The patients were randomized in balanced fashion to double-blind treatment with exemestane plus placebo or exemestane plus entinostat. By study design, P values < 0.1 were considered statistically significant. Demographically, the patients were 62 years old on average. Eighty-five percent had experienced progression on an AI in the metastatic setting.
With a median follow-up of 18 months, entinostat was associated with longer median progression-free survival (4.28 vs 2.27 months; HR, 0.73; P = 0.06), with similar findings in subgroups stratified by locally advanced vs. metastatic disease, age, and site of metastasis, Dr. Yardley reported.
In 49 patients, blood samples collected before and during the first cycle of therapy were analyzed to determine the percent change of lysines in peripheral blood mononuclear cell proteins that were acetylated. Results showed that progression-free survival was greatest, at 8.54 months, among entinostat-treated patients who had hyperacetylation, defined as an abovemedian percent change in lysines that were acetylated during the first cycle of treatment.
These findings “suggest that entinostat-induced hyperacetylation appeared to track with improved outcomes in these patients and suggest quite provocatively within the very first cycle of treatment that this may be a potential marker to assess the benefit from this treatment,” said Dr. Yardley.
In an analysis that was exploratory because follow-up is still short, entinostat was also associated with better overall survival (26.9 vs 20.3 months; HR, 0.56; P = 0.027). Additional data with longer follow-up will be reported at the San Antonio Breast Cancer Symposium later this year.
The combination of entinostat and exemestane was well tolerated, with no unexpected safety signals. The most common grade 3/4 adverse events in the entinostat group were fatigue (13%), neutropenia (13%), nausea (5%), and vomiting (5%). The rate of discontinuation because of adverse events was 1% in the placebo group and 11% in the entinostat group.
Dr. Yardley reported no relevant conflicts of interest. Syndax Pharmaceuticals, developer of entinostat, was not among Dr. O’Shaughnessy’s disclosures.
Measure of bone metastases predicts breast cancer survival
The more metabolically active a woman’s bone metastases of breast cancer are on imaging, the greater her risk of death, researchers reported at the symposium.

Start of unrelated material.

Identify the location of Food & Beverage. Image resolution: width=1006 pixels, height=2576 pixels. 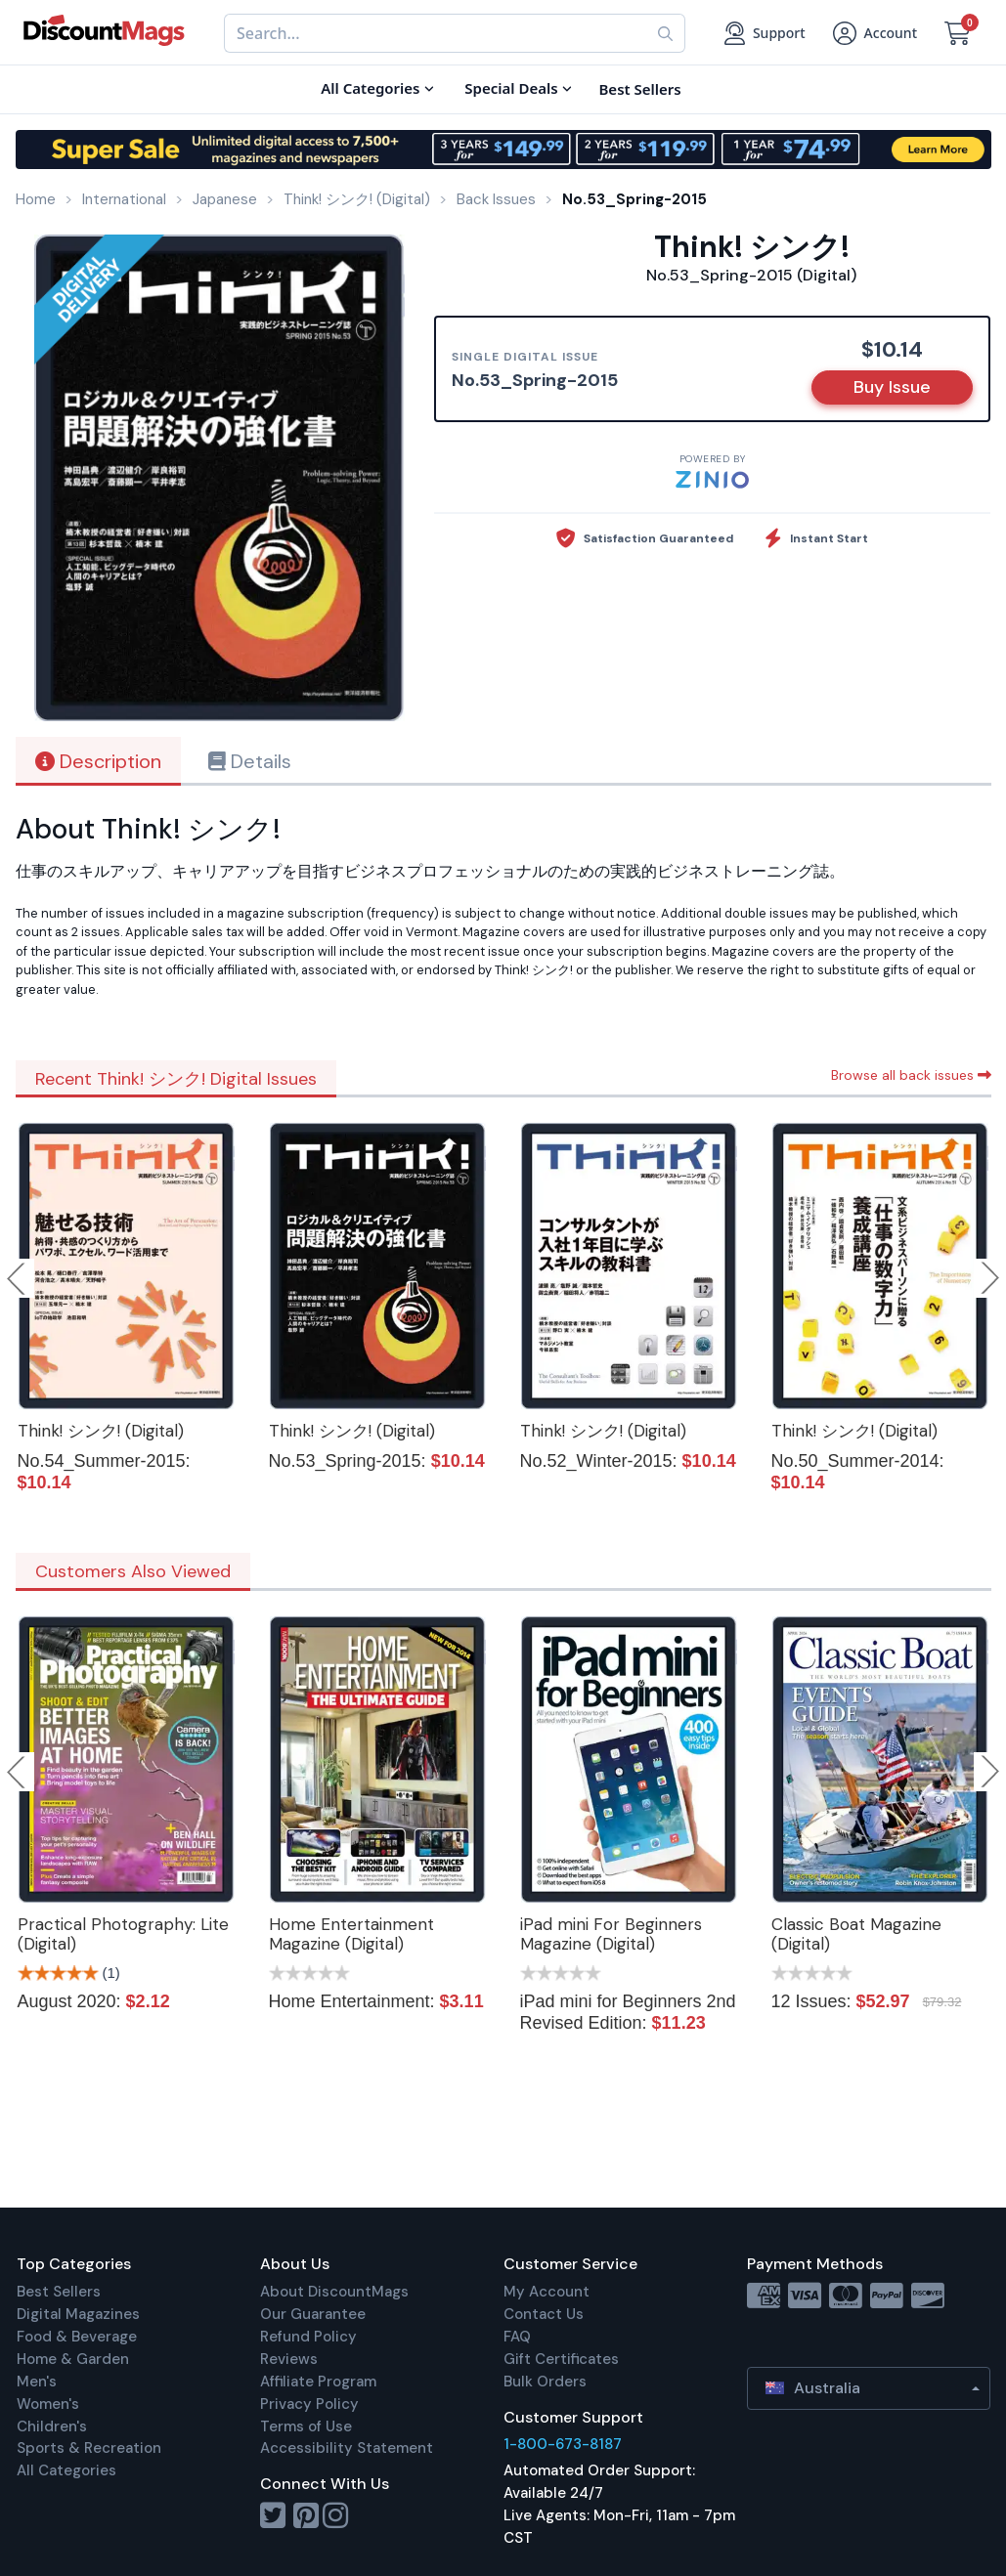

In a retrospective cohort study of 269 women with newly diagnosed metastatic breast cancer, those whose bone metastases were “hotter” on a PET/CT—as assessed from maximum standardized uptake value (SUV-max)— had poorer overall survival. Compared with their counterparts with values in the bottom tertile of SUV-max values, women with values in the middle and top tertiles were roughly two to three times more likely to die after other prognostic factors were taken into account.
“To our understanding, this is the first large retrospective series to correlate SUV-max at metastatic breast cancer diagnosis with overall survival,” said lead author Dr. Komal Jhaveri of Memorial Sloan-Kettering Cancer Center, New York.
The risk of death also rose with increasing tertile of SUV-max in liver, lung, and lymph node metastases, but those associations were not signifycant. Their nonsignificance may have been due to the smaller numbers of patients having metastases in those sites, she said.
Session chair Dr. Robert R. Kuske, a radiation oncologist with Arizona Breast Cancer Specialists in Scottsdale, noted that SUV-max is a surrogate for how rapidly the tumor cells are proliferating and, hence, the tumor’s aggressiveness.
“So there should be a strong correlation between this SUV on the PET and the Ki-67 [histologic proliferation index],” he said. “This gives us another tool to evaluate how patients are going to do,” he commented. “Now [oncologists] can look at a metastasis on PET, measure the SUV, and get a handle on what the future of that patient is going to be—is it going to be a rapid slide to death, or is it going to be a very slow, indolent progression maybe over 10 or 15 years. And they can tailor the therapy based on the aggressiveness of the disease.” The PET/CT is usually done to determine whether the patient has metastases, so this additional prognostic information “is a little something extra you get from the test.”
Will these new findings be practice changing?
“I’ll start looking at SUV values in my patients with newly diagnosed metastasis,” said Dr. Kuske. “Yes, it will change my practice.”
In the study, Dr. Jhaveri and her coinvestigators reviewed records for women with metastatic breast cancer diagnosed between 2001 and 2008 who had a PET/CT scan performed within 60 days of the detection of metastases; had at least one avid metastasis in bone, liver, lung, or lymph node; and had not received chemotherapy in the month before the scan. Prior or current hormonal therapy was permitted.